--- Required work ---
Could you output, word for word, only the lines from the line with "самые решительные пользователи" to the end of the entries, including both ends? Omit the pictures.

=== Supplied entries ===

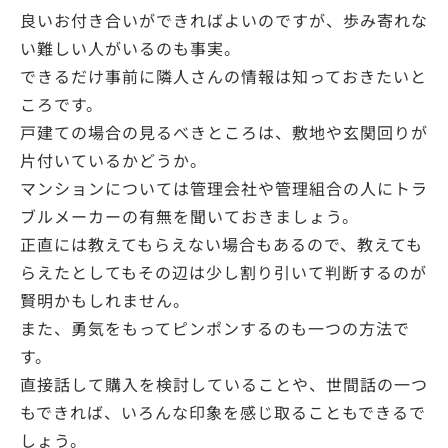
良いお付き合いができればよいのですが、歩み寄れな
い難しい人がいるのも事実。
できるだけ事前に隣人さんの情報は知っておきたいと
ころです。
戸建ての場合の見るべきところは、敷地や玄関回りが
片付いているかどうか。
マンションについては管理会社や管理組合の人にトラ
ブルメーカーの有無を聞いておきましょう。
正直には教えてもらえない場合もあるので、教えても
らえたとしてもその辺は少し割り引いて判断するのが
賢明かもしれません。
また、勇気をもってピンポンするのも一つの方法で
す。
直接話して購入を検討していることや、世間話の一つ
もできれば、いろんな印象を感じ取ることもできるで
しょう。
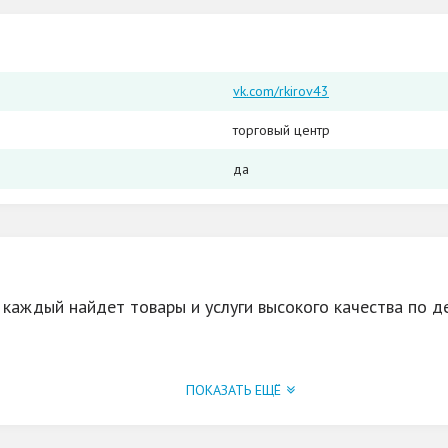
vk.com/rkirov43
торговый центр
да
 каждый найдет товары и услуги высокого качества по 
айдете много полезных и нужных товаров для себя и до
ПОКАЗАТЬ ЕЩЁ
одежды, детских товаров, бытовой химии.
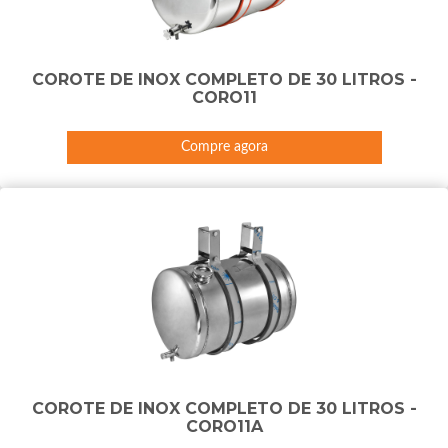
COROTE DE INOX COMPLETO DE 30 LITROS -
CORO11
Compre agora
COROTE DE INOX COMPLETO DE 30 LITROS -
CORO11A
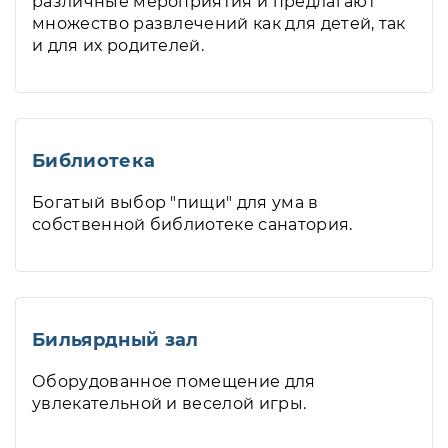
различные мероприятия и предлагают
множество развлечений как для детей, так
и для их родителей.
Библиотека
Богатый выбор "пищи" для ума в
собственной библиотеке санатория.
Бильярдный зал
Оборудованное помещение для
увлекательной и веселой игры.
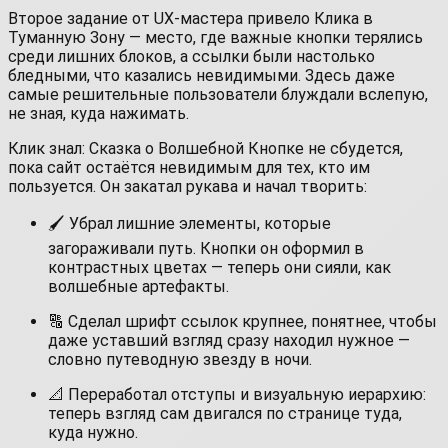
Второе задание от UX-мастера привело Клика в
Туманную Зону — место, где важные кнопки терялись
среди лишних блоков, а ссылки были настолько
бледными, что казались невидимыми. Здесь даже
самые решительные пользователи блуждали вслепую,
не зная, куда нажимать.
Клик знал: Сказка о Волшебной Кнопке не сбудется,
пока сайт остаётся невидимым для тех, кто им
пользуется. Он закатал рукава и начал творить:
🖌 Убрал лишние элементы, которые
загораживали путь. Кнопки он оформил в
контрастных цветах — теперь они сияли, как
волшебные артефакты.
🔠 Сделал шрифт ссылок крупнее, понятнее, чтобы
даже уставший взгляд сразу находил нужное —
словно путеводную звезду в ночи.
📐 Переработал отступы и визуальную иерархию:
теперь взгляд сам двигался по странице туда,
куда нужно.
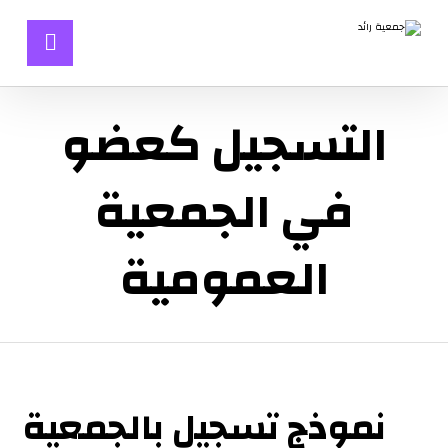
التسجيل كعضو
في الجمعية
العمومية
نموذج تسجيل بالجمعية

===

--- Exercise response ---
самые решительные пользователи блуждали вслепую,
не зная, куда нажимать.
Клик знал: Сказка о Волшебной Кнопке не сбудется,
пока сайт остаётся невидимым для тех, кто им
пользуется. Он закатал рукава и начал творить:
🖌 Убрал лишние элементы, которые
загораживали путь. Кнопки он оформил в
контрастных цветах — теперь они сияли, как
волшебные артефакты.
🔠 Сделал шрифт ссылок крупнее, понятнее, чтобы
даже уставший взгляд сразу находил нужное —
словно путеводную звезду в ночи.
📐 Переработал отступы и визуальную иерархию:
теперь взгляд сам двигался по странице туда,
куда нужно.
التسجيل كعضو
في الجمعية
العمومية
نموذج تسجيل بالجمعية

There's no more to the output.